Post by Dragon Ball Ireland » Mon Mar 11, 2024 3:58 am

Bardock God of Time wrote: Sun Mar 10, 2024 7:56 pm Didn't Toriyama not want the series to go past the End of Z? I hope shueisha or whoever honors his wish.
More or less, yes. When Battle of Gods was being released Toriyama said this when asked about it taking place after Kid Boo's defeat but before Oob:
When I decided, “For this movie, let’s go with the whole cast!” I thought, “What era would be best?” If it’s a few years after the “Majin Boo arc”, then almost all the cast members are at MAX strength…. And also, you know, in the final chapter, where Oob appears, I made [characters like] Bulma and Kuririn pretty old, so honestly, I thought, “Maaaybe it’s a biiit difficult” [to make the time period any later. (laughs)

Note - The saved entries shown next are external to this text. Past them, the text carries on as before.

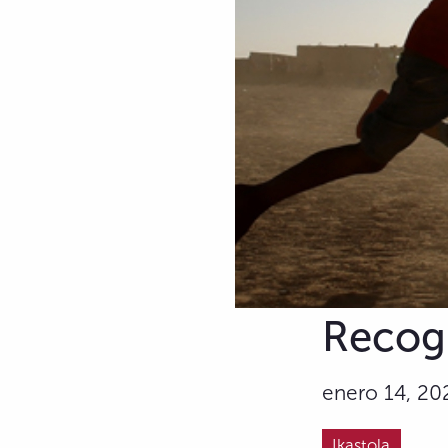
Recogi
enero 14, 20
Ikastola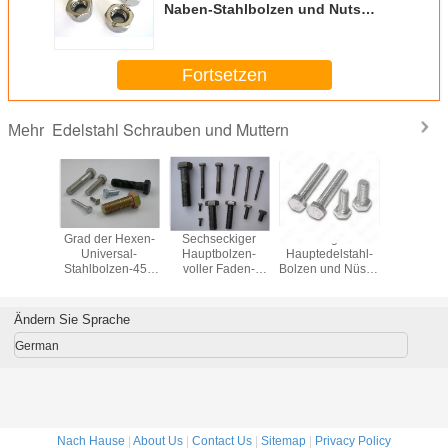
Naben-Stahlbolzen und Nuts
schwarzes/graues 40Cr 35CrMo
42CrMo
Fortsetzen
Edelstahl Schrauben und Muttern
Mehr
70 304
Grad der Hexen-
Sechseckiger
Hexagon-
Maschi
elstahl-
Universal-
Hauptbolzen-
Hauptedelstahl-
Bolzen
und Nuts
Stahlbolzen-45#
voller Faden-
Bolzen und Nüsse
Nüsse, D
34 des
und der Nüsse
Stahlbolzen und
für Bolzen LÄRM
Klasse 
33 für
10,9 für Kegel-
Nuts Hardware für
933 der
DIN9
stung
Seat-Rad
Maschine
Maschinen-A4 70
halb/verle
Ändern Sie Sprache
Hexen-B
German
Nach Hause
|
About Us
|
Contact Us
|
Sitemap
|
Privacy Policy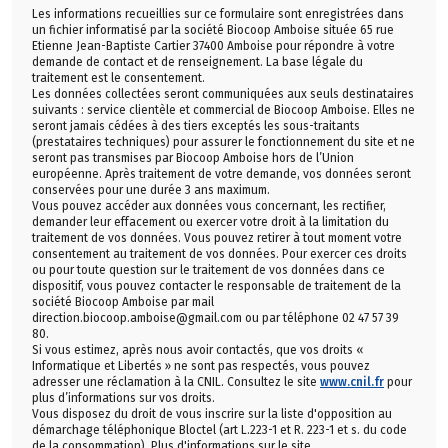
Les informations recueillies sur ce formulaire sont enregistrées dans
un fichier informatisé par la société Biocoop Amboise située 65 rue
Etienne Jean-Baptiste Cartier 37400 Amboise pour répondre à votre
demande de contact et de renseignement. La base légale du
traitement est le consentement.
Les données collectées seront communiquées aux seuls destinataires
suivants : service clientèle et commercial de Biocoop Amboise. Elles ne
seront jamais cédées à des tiers exceptés les sous-traitants
(prestataires techniques) pour assurer le fonctionnement du site et ne
seront pas transmises par Biocoop Amboise hors de l’Union
européenne. Après traitement de votre demande, vos données seront
conservées pour une durée 3 ans maximum.
Vous pouvez accéder aux données vous concernant, les rectifier,
demander leur effacement ou exercer votre droit à la limitation du
traitement de vos données. Vous pouvez retirer à tout moment votre
consentement au traitement de vos données. Pour exercer ces droits
ou pour toute question sur le traitement de vos données dans ce
dispositif, vous pouvez contacter le responsable de traitement de la
société Biocoop Amboise par mail
direction.biocoop.amboise@gmail.com ou par téléphone 02 47 57 39
80.
Si vous estimez, après nous avoir contactés, que vos droits «
Informatique et Libertés » ne sont pas respectés, vous pouvez
adresser une réclamation à la CNIL. Consultez le site
www.cnil.fr
pour
plus d’informations sur vos droits.
Vous disposez du droit de vous inscrire sur la liste d'opposition au
démarchage téléphonique Bloctel (art L.223-1 et R. 223-1 et s. du code
de la consommation). Plus d'informations sur le site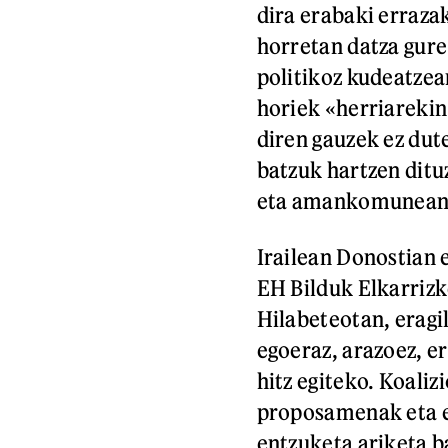
dira erabaki erraza
horretan datza gure
politikoz kudeatzean
horiek «herriarekin
diren gauzek ez dut
batzuk hartzen ditu
eta amankomunean, 
Irailean Donostian 
EH Bilduk Elkarrizk
Hilabeteotan, eragi
egoeraz, arazoez, e
hitz egiteko. Koali
proposamenak eta ek
entzuketa ariketa b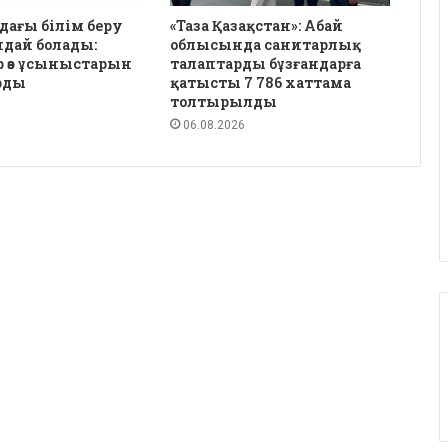
дағы білім беру
«Таза Қазақстан»: Абай
ндай болады:
облысында санитарлық
 өз ұсыныстарын
талаптарды бұзғандарға
рды
қатысты 7 786 хаттама
толтырылды
06.08.2026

So it doesn't seem likely he would have wanted to go past the end of the manga. Toriyama did do that drawing of old man Goku for "The Anime and Me" comic from the Dragon Ball Z Anime Special guidebook in 1989 but that was clearly a gag because at that point he wasn't sure when he'd be able to end the manga with Shueshia constantly wanting it to continue.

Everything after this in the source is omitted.